━━━ Input for this task

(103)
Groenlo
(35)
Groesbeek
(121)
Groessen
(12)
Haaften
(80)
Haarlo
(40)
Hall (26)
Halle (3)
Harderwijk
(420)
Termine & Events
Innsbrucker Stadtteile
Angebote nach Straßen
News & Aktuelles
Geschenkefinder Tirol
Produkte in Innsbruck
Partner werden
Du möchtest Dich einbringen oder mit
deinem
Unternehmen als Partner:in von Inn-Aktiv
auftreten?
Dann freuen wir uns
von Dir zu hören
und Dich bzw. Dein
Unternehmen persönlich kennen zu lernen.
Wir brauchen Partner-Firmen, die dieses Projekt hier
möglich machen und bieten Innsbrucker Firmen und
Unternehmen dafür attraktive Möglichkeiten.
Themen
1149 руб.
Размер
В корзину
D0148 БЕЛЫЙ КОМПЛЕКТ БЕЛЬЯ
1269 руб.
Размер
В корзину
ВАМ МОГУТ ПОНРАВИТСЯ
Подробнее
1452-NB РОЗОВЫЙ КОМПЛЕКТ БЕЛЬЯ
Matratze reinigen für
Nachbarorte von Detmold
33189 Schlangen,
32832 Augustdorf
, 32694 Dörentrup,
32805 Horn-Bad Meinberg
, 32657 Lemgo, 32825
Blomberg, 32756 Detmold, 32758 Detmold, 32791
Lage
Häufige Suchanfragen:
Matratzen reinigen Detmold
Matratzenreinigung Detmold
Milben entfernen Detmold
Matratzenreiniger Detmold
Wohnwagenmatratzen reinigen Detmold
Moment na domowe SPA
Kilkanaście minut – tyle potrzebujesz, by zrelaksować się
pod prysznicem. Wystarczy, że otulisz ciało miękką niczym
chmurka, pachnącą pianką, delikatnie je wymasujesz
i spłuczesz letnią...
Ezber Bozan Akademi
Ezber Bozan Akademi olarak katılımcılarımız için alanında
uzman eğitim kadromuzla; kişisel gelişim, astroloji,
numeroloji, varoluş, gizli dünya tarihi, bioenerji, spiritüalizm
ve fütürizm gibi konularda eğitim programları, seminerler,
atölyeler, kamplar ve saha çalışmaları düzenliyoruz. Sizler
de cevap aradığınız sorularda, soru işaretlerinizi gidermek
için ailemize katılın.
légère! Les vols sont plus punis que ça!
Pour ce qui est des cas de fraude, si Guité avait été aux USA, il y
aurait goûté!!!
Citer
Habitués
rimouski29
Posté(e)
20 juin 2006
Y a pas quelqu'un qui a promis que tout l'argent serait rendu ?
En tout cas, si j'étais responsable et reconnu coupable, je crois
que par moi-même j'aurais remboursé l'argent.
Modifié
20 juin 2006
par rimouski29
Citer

━━━━━━

> **Exercise goal**
From the records above, reproduce exactly the lines from the one with "Produkte in Innsbruck" to the one with "Unternehmen persönlich kennen zu lernen.", both included, and no others.

> **Exercise answer**
Produkte in Innsbruck
Partner werden
Du möchtest Dich einbringen oder mit
deinem
Unternehmen als Partner:in von Inn-Aktiv
auftreten?
Dann freuen wir uns
von Dir zu hören
und Dich bzw. Dein
Unternehmen persönlich kennen zu lernen.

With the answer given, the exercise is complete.